A liberdade não é dada, nem é absoluta. Precisamos trabalhar para isso.
Na parashá Va'era lemos pela
primeira vez, não sobre o Faraó endurecendo seu coração, mas sobre Elohim
fazendo isso: "Eu endurecerei o coração do Faraó", disse Elohim a
Moisés, "e multiplicarei Meus sinais e maravilhas na terra do Egito"
(Ex. 7:3). E assim, de fato, encontramos na sexta praga, furúnculos (Ex. 9:12),
na oitava, gafanhotos (Ex. 10: 1,20), e na décima, a morte dos primogênitos
(Ex. 11:10). Em cada caso, o endurecimento é atribuído a Elohim.

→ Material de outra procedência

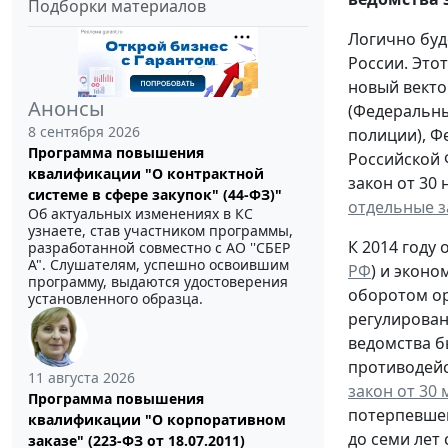
Подборки материалов
Логично буд
России. Это
новый векто
Анонсы
(Федеральный
8 сентября 2026
полиции), Ф
Программа повышения
Российской 
квалификации "О контрактной
закон от 30 
системе в сфере закупок" (44-ФЗ)"
отдельные з
Об актуальных изменениях в КС
узнаете, став участником программы,
К 2014 году
разработанной совместно с АО ''СБЕР
А". Слушателям, успешно освоившим
РФ
) и экон
программу, выдаются удостоверения
оборотом ор
установленного образца.
регулирован
ведомства б
противодейс
11 августа 2026
закон от 30 
Программа повышения
потерпевшег
квалификации "О корпоративном
до семи лет 
заказе" (223-ФЗ от 18.07.2011)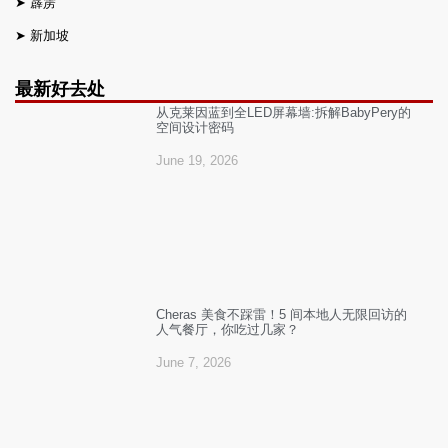
➤
霹雳
➤
新加坡
最新好去处
从克莱因蓝到全LED屏幕墙:拆解BabyPery的
空间设计密码
June 19, 2026
Cheras 美食不踩雷！5 间本地人无限回访的
人气餐厅，你吃过几家？
June 7, 2026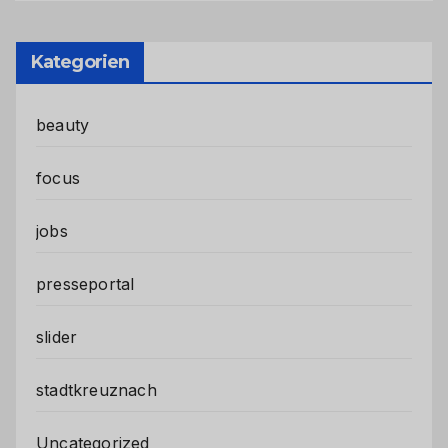
Kategorien
beauty
focus
jobs
presseportal
slider
stadtkreuznach
Uncategorized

Daí o problema que perturbou os
sábios e comentaristas posteriores: se Elohim era a causa e Faraó apenas seu
veículo passivo, qual era o seu pecado? Ele não tinha escolha, responsabilidade
ou culpa. Os comentaristas dão uma ampla gama de respostas:
1: A perda do livre arbítrio do
Faraó durante as últimas cinco pragas foi uma punição por sua obstinação nas
cinco primeiras, onde ele agiu livremente. [1]
2: O verbo relevante não
significa "endurecer", mas "fortalecer". Elohim não estava
tirando o livre arbítrio de Faraó, mas, ao contrário, preservando-o em face dos
desastres devastadores que atingiam o Egito. [2]
3: Elohim é um parceiro em todas
as ações humanas, mas geralmente atribuímos um ato a Elohim se ele parecer
inexplicável em termos humanos comuns. O Faraó agiu livremente em todas as
partes, mas foi apenas durante as últimas cinco pragas que seu comportamento
foi tão estranho que foi atribuído a Elohim. [3]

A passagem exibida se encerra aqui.